• Task prompt: Each line that contains the string "окончания" counts once; report how many such lines appear in the data, as a number only.

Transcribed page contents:
☆ ☆ ☆ ☆ ☆ ☆ ☆

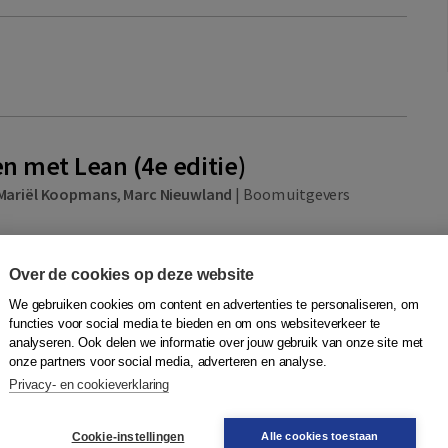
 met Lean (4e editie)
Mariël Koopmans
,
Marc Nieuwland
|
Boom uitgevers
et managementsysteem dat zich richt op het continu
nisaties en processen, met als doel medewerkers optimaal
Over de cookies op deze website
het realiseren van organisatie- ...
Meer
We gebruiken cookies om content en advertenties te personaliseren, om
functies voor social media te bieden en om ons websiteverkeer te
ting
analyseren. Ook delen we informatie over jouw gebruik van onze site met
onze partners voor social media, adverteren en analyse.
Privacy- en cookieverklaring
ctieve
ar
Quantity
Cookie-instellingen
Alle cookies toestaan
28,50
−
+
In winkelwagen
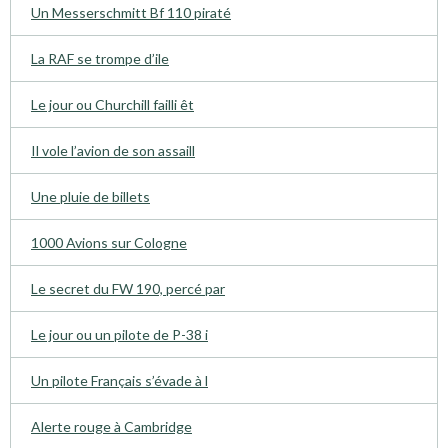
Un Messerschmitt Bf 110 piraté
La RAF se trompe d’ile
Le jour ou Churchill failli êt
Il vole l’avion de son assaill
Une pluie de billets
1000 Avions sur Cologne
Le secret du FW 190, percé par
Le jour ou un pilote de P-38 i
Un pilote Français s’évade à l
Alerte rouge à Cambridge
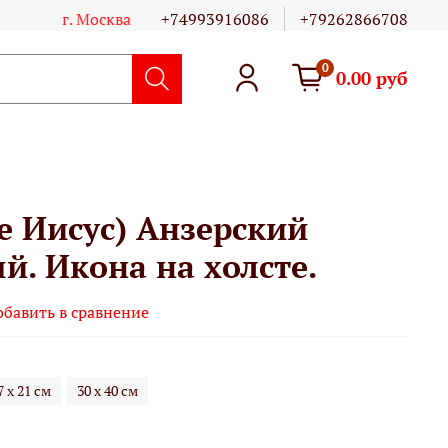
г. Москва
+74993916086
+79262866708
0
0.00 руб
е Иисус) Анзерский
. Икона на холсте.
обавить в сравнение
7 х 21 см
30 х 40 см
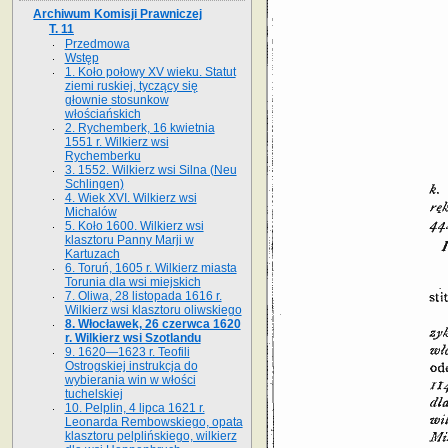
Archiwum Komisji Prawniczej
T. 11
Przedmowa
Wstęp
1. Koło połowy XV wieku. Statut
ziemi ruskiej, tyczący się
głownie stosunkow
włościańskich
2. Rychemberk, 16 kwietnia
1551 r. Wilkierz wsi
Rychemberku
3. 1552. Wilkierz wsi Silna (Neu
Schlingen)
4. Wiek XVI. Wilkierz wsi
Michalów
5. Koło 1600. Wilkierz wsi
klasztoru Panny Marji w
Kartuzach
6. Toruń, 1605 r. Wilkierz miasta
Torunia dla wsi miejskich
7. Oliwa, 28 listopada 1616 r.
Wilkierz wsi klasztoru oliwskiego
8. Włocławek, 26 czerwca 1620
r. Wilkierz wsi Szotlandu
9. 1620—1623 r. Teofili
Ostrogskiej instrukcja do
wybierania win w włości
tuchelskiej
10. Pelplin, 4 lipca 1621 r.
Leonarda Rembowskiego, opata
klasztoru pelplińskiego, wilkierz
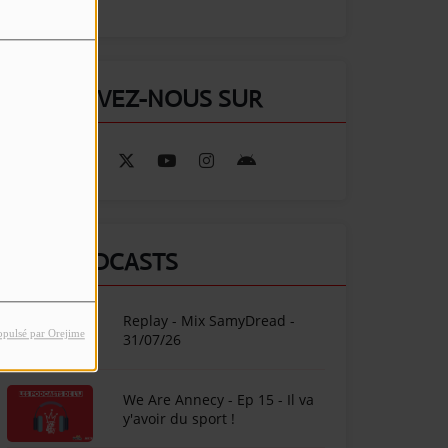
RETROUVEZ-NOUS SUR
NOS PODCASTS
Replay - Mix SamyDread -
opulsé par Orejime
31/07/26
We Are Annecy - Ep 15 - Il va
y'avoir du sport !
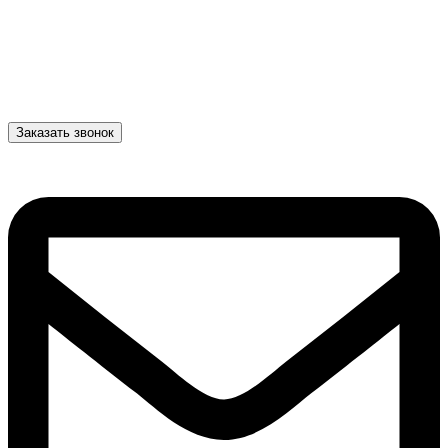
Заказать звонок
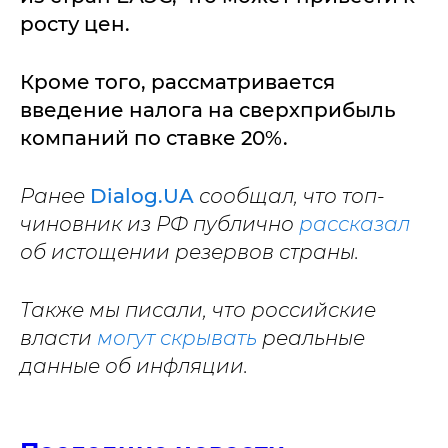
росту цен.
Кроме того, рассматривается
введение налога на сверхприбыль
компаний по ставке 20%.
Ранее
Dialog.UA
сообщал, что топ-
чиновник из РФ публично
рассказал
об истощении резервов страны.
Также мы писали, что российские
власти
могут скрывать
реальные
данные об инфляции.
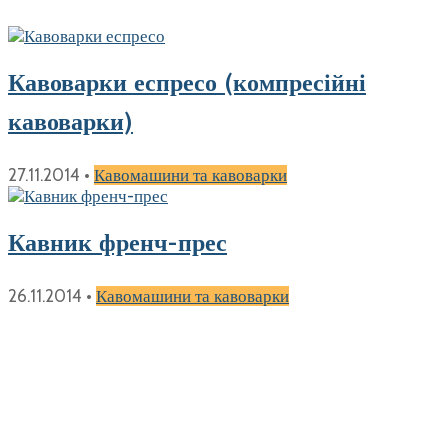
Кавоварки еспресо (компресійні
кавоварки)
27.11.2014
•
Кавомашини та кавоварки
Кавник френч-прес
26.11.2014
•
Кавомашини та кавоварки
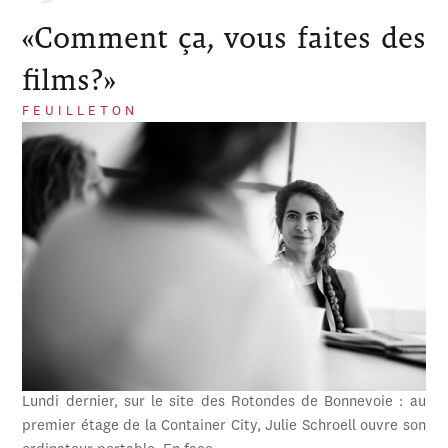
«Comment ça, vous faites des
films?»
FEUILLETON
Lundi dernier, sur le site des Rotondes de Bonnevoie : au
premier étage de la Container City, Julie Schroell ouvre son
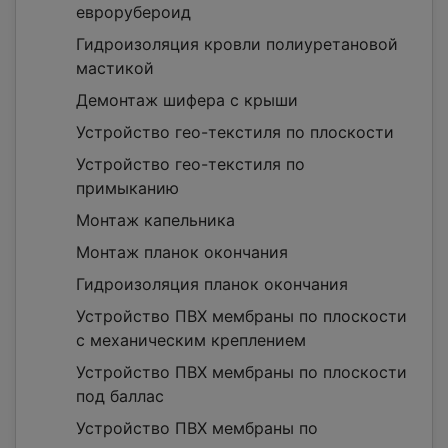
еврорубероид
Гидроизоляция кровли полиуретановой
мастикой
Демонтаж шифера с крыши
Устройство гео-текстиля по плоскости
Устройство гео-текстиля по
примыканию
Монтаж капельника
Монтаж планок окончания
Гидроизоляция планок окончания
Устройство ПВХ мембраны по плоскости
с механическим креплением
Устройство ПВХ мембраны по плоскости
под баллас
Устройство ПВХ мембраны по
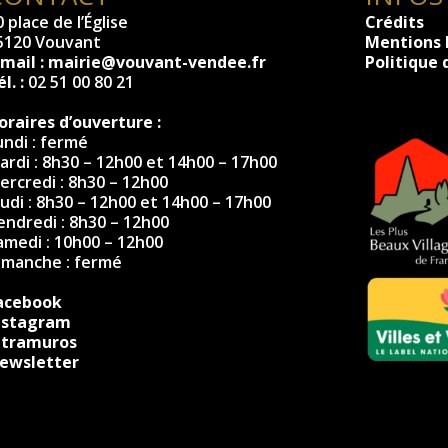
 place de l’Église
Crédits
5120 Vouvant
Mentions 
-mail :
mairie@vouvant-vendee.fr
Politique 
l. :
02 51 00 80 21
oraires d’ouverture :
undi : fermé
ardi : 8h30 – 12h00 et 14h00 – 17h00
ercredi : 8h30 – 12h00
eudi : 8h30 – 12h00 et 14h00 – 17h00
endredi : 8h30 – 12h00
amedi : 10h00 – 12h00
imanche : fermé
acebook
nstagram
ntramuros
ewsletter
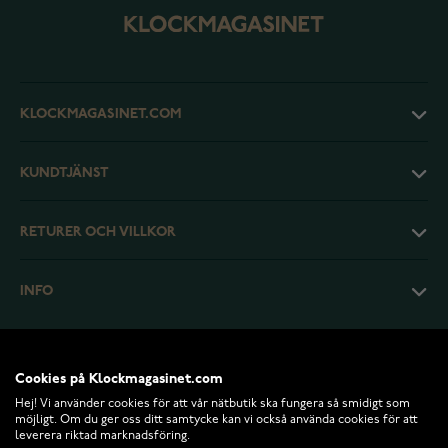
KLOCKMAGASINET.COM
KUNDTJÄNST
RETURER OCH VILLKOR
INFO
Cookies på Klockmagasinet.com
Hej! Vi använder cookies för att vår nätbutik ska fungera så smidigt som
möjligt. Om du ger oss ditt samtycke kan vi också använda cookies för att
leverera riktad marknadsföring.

☆ ☆ ☆ ☆ ☆ ☆ ☆

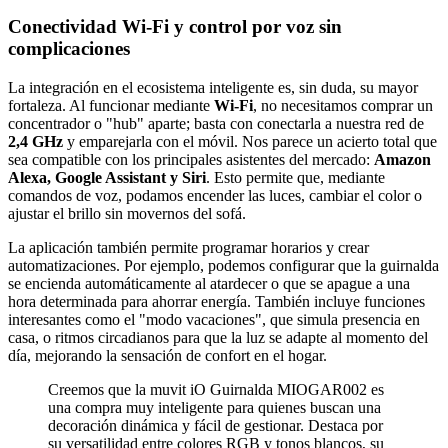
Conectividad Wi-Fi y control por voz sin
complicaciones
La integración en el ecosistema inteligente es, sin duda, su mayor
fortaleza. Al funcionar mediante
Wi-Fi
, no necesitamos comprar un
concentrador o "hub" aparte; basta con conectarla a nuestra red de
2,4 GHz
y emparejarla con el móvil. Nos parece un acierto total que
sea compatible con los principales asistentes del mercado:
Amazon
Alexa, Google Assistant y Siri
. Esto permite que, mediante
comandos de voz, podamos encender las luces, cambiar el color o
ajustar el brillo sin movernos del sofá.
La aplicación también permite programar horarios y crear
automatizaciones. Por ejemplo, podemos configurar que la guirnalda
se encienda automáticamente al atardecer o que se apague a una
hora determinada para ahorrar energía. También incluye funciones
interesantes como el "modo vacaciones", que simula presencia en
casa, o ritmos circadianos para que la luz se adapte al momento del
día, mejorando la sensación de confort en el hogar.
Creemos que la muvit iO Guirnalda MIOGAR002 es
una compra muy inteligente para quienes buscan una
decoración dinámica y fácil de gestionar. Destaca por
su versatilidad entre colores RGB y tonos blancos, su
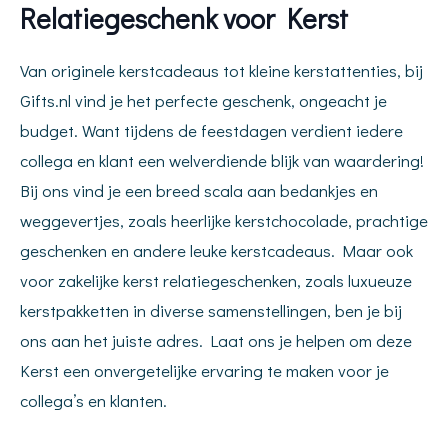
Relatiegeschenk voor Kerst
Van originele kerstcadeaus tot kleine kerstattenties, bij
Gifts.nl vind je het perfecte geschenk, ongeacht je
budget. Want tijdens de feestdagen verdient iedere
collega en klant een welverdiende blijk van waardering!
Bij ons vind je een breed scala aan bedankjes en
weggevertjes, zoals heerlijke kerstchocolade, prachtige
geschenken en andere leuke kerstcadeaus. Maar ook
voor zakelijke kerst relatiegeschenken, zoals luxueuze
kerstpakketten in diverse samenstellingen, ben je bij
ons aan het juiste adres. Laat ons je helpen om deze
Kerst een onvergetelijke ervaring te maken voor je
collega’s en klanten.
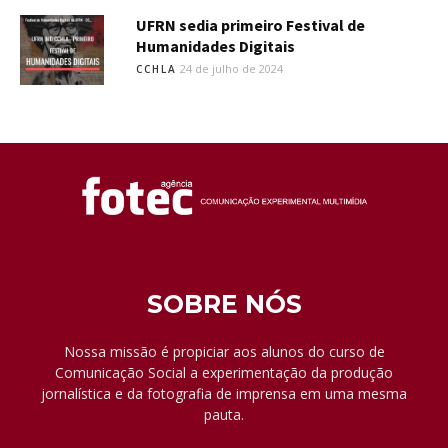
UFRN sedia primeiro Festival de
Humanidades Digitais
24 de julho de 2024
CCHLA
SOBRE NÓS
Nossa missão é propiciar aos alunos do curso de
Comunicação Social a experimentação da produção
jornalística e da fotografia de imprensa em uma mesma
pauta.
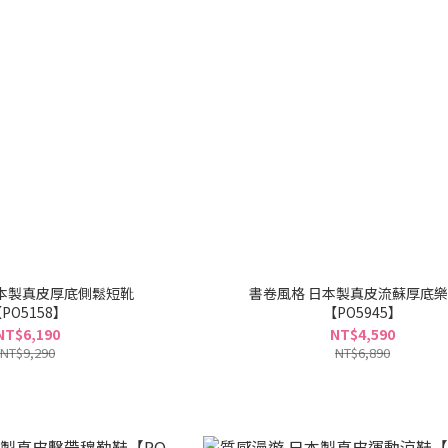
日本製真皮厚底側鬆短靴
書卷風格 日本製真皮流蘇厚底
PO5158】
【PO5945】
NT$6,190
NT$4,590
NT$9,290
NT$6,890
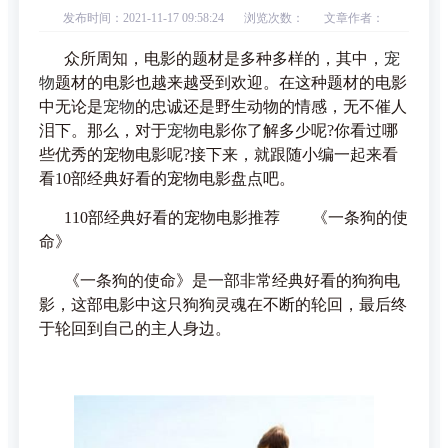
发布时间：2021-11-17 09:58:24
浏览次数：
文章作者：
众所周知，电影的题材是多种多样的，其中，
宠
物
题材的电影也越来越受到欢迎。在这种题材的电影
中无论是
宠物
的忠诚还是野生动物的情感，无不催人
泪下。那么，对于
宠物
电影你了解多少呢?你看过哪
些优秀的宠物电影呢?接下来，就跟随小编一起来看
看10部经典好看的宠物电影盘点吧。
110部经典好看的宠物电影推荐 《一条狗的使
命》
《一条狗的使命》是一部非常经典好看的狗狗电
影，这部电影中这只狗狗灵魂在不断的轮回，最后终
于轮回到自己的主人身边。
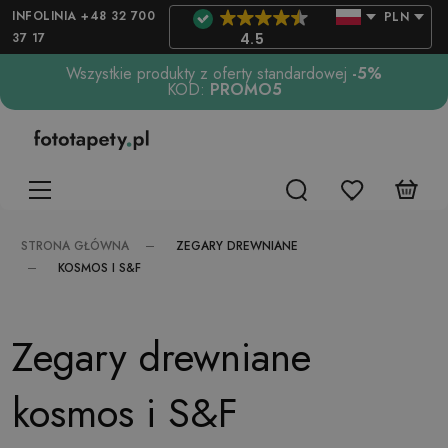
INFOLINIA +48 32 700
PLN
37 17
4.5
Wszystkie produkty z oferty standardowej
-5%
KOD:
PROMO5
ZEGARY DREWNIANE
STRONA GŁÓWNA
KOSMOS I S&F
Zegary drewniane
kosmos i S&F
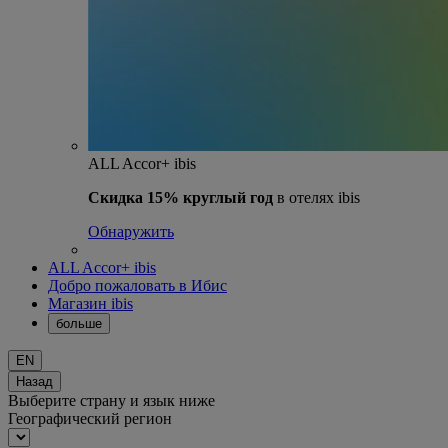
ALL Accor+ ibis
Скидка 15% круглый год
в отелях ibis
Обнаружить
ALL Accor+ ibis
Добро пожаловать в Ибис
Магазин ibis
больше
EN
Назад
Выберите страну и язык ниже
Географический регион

☆ ☆ ☆ ☆ ☆ ☆ ☆

• Worked solution: 2